PROBLEM TO WORK ON
Your task is to retype, word for word, the lines from the start of the data through the line holding "as the breakout threshold has not given way.". Do not include the pictures.

MATERIAL SHOWN
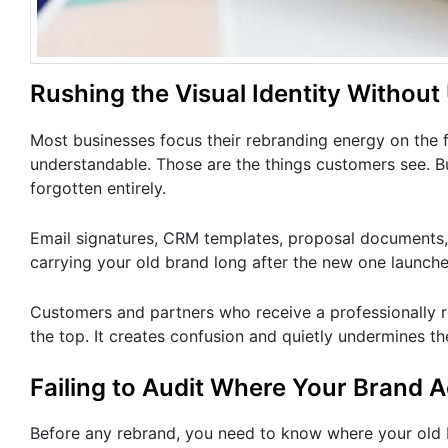
Rushing the Visual Identity Without
Most businesses focus their rebranding energy on the fr
understandable. Those are the things customers see. B
forgotten entirely.
Email signatures, CRM templates, proposal documents, 
carrying your old brand long after the new one launche
Customers and partners who receive a professionally re
the top. It creates confusion and quietly undermines the
Failing to Audit Where Your Brand A
Before any rebrand, you need to know where your old 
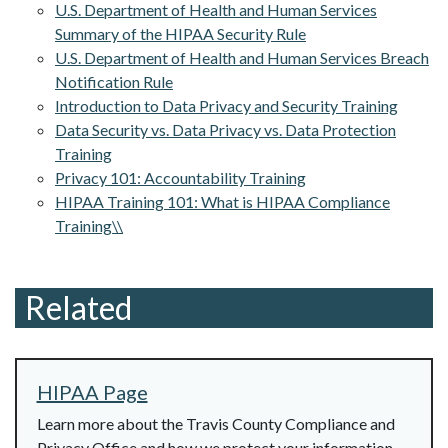
U.S. Department of Health and Human Services
Summary of the HIPAA Security Rule
U.S. Department of Health and Human Services Breach
Notification Rule
Introduction to Data Privacy and Security Training
Data Security vs. Data Privacy vs. Data Protection
Training
Privacy 101: Accountability Training
HIPAA Training 101: What is HIPAA Compliance
Training\\
Related
HIPAA Page
Learn more about the Travis County Compliance and
Privacy Office and how we protect your information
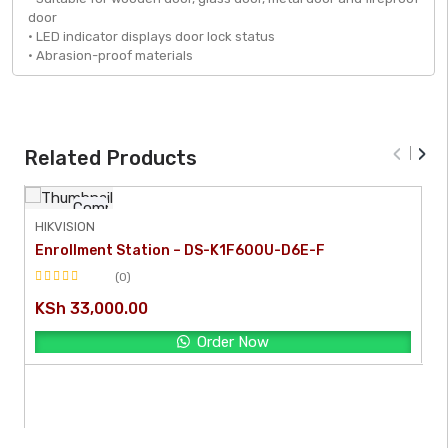
door
• LED indicator displays door lock status
• Abrasion-proof materials
‹
›
Related Products
Compare
HIKVISION
Enrollment Station – DS-K1F600U-D6E-F
[yith_quick_view]
(0)
Rated
KSh
33,000.00
0
out
Order Now
of
5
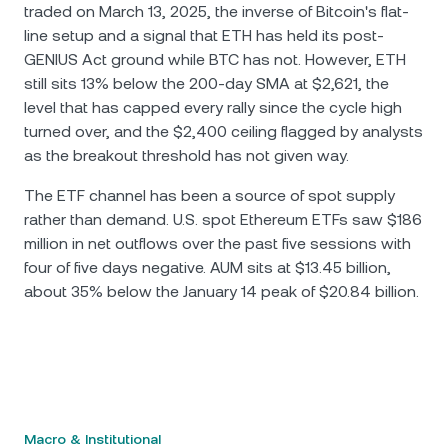
traded on March 13, 2025, the inverse of Bitcoin's flat-
line setup and a signal that ETH has held its post-
GENIUS Act ground while BTC has not. However, ETH
still sits 13% below the 200-day SMA at $2,621, the
level that has capped every rally since the cycle high
turned over, and the $2,400 ceiling flagged by analysts
as the breakout threshold has not given way.
The ETF channel has been a source of spot supply
rather than demand. U.S. spot Ethereum ETFs saw $186
million in net outflows over the past five sessions with
four of five days negative. AUM sits at $13.45 billion,
about 35% below the January 14 peak of $20.84 billion.
Macro & Institutional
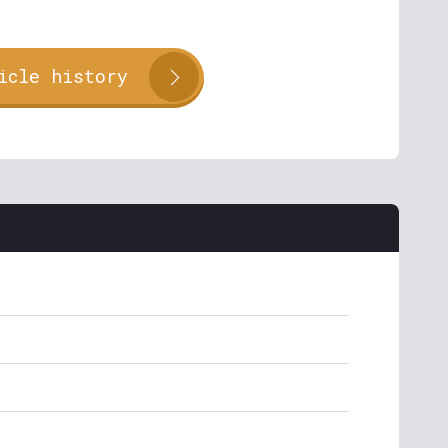
icle history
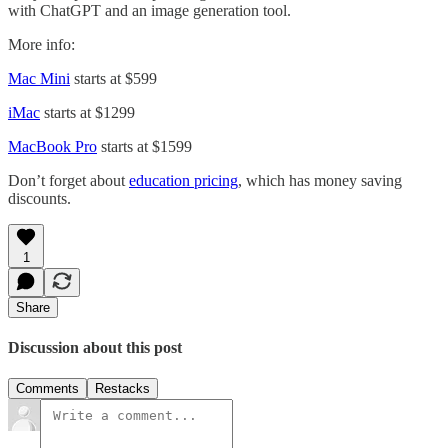
with ChatGPT and an image generation tool.
More info:
Mac Mini
starts at $599
iMac
starts at $1299
MacBook Pro
starts at $1599
Don’t forget about
education pricing
, which has money saving
discounts.
1
Share
Discussion about this post
Comments
Restacks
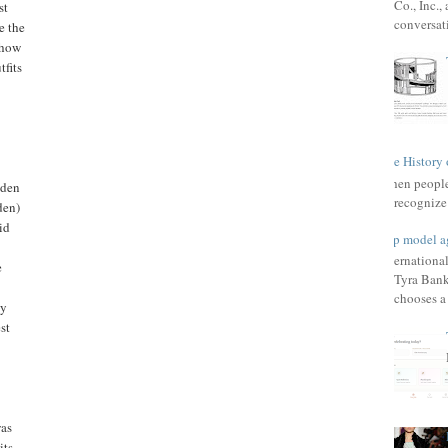
Co., Inc.
st
conversat
e the
show
fits
The History 
When people 
Eden
recognize 
den)
id
Top model a
Internationa
e
Tyra Bank
chooses a f
by
st
was
its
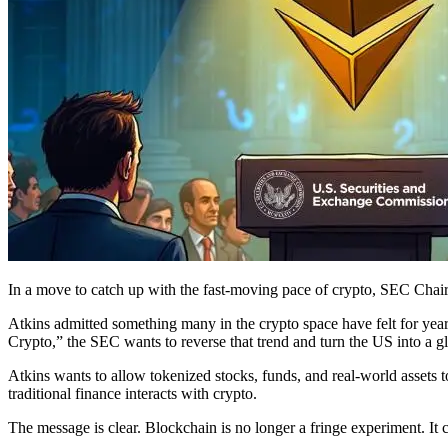
In a move to catch up with the fast-moving pace of crypto, SEC Chair 
Atkins admitted something many in the crypto space have felt for yea
Crypto,” the SEC wants to reverse that trend and turn the US into a g
Atkins wants to allow tokenized stocks, funds, and real-world assets t
traditional finance interacts with crypto.
The message is clear. Blockchain is no longer a fringe experiment. It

RESPONSE AREA
Rushing the Visual Identity Without
Most businesses focus their rebranding energy on the fr
understandable. Those are the things customers see. B
forgotten entirely.
Email signatures, CRM templates, proposal documents, 
carrying your old brand long after the new one launche
Customers and partners who receive a professionally re
the top. It creates confusion and quietly undermines the
Failing to Audit Where Your Brand A
Before any rebrand, you need to know where your old 
U.S. Department of Health and Human Services
Summary of the HIPAA Security Rule
U.S. Department of Health and Human Services Breach
Notification Rule
Introduction to Data Privacy and Security Training
Data Security vs. Data Privacy vs. Data Protection
Training
Privacy 101: Accountability Training
HIPAA Training 101: What is HIPAA Compliance
Training\\
Related
HIPAA Page
Learn more about the Travis County Compliance and
Privacy Office and how we protect your information
door
• LED indicator displays door lock status
• Abrasion-proof materials
‹
›
Related Products
Compare
HIKVISION
Enrollment Station – DS-K1F600U-D6E-F
[yith_quick_view]
(0)
Rated
KSh
33,000.00
0
out
Order Now
of
5
traded on March 13, 2025, the inverse of Bitcoin's flat-
line setup and a signal that ETH has held its post-
GENIUS Act ground while BTC has not. However, ETH
still sits 13% below the 200-day SMA at $2,621, the
level that has capped every rally since the cycle high
turned over, and the $2,400 ceiling flagged by analysts
as the breakout threshold has not given way.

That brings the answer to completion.